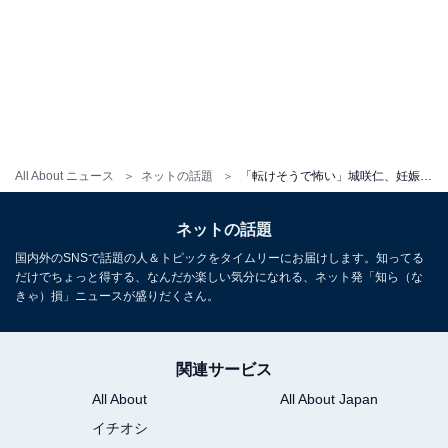
All About ニュース
ネットの話題
「転けそうで怖い」城咲仁、妊娠中妻との「臨月マタニティの舞い」に一部心配の声。「笑うしかない」
ネットの話題
国内外のSNSで話題の人＆トピックをタイムリーにお届けします。知ってる
だけでちょっと得する、なんだか楽しい気分になれる、ネット発「知ら（な
きゃ）損」ニュースが盛りだくさん。
関連サービス
All About
All About Japan
イチオシ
==============================
YOUR OBJECTIVE
Everything in the material above should be reproduced exactly, except the pictures.

COMPLETED TASK
All About ニュース
ネットの話題
「転けそうで怖い」城咲仁、妊娠中妻との「臨月マタニティの舞い」に一部心配の声。「笑うしかない」
ネットの話題
国内外のSNSで話題の人＆トピックをタイムリーにお届けします。知ってる
だけでちょっと得する、なんだか楽しい気分になれる、ネット発「知ら（な
きゃ）損」ニュースが盛りだくさん。
関連サービス
All About
All About Japan
イチオシ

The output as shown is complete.